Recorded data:
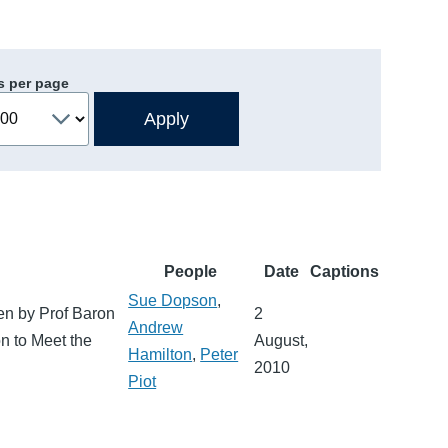
s per page
People
Date
Captions
Sue Dopson
,
en by Prof Baron
2
Andrew
on to Meet the
August,
Hamilton
,
Peter
2010
Piot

Exercise description: All entries must be output exactly as they stand, and every picture must be left out.

Your solution:
s per page
People
Date
Captions
Sue Dopson
,
en by Prof Baron
2
Andrew
on to Meet the
August,
Hamilton
,
Peter
2010
Piot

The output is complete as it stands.